The international community, of course, is up in arms. The U.N. General Assembly is considering throwing Israel out, and the ICC is considering naming the United States an accomplice of Israel. The Israeli government shrugs all this off as anti-semitism.

It just barely maintains control of the situation, barreling ahead, as conditions for their Final Solution are optimal: it has the American government in its back pocket, the Arab countries are either cowed or complaisant, and Israel can control nearly all the information about events.

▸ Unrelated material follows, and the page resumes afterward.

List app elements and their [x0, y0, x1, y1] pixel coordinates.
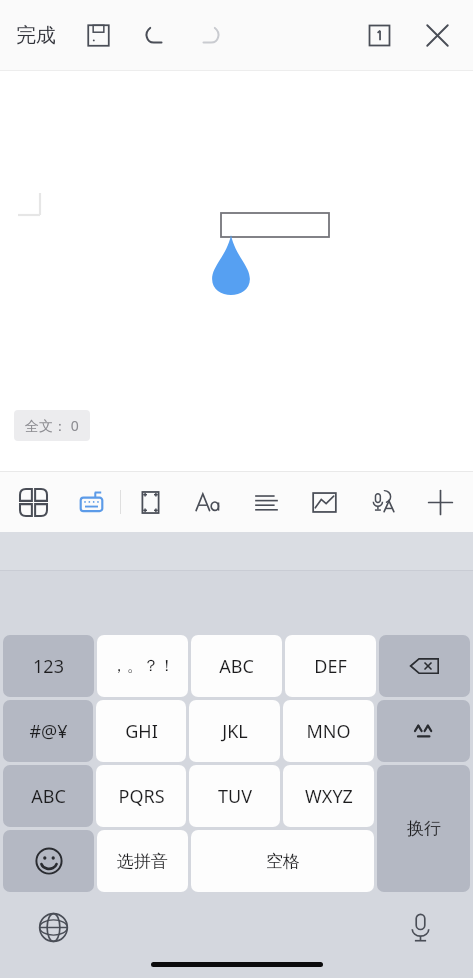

Yes, by November, Israel is in full chute en avance: forward retreat. For one reason, long experience has taught them how quickly conditions can change: the media and public opinion might finally force Trump to tell Israel to rachet it down, a radical regime could take power in any of the kingdoms, a recession could slow the flow of arms, a true non-quisling PLO leader might emerge and charm public opinion. Second and most crucially, Israelis cannot afford to lose momentum: no ceasefires, no distractions with Iran. Of course their public image is suffering terribly and will have to be repaired. But they cannot stop; they cannot. With Gaza in its death throes and the West Bank beginning to disintegrate, a lull of even a month would cheer Palestinians and make them look legitimate as a people and a country. The images of them as rootless, country-less refugees, mattresses stacked up on their car roofs, must continue.

By November, for Israel, it is now or never; even Netanyahu’s ghoulish coterie must see the corner they’ve painted themselves into. Either they now get their country from the river to the sea, or they must live with that hot tumor of Palestine incrusted in their gut forever.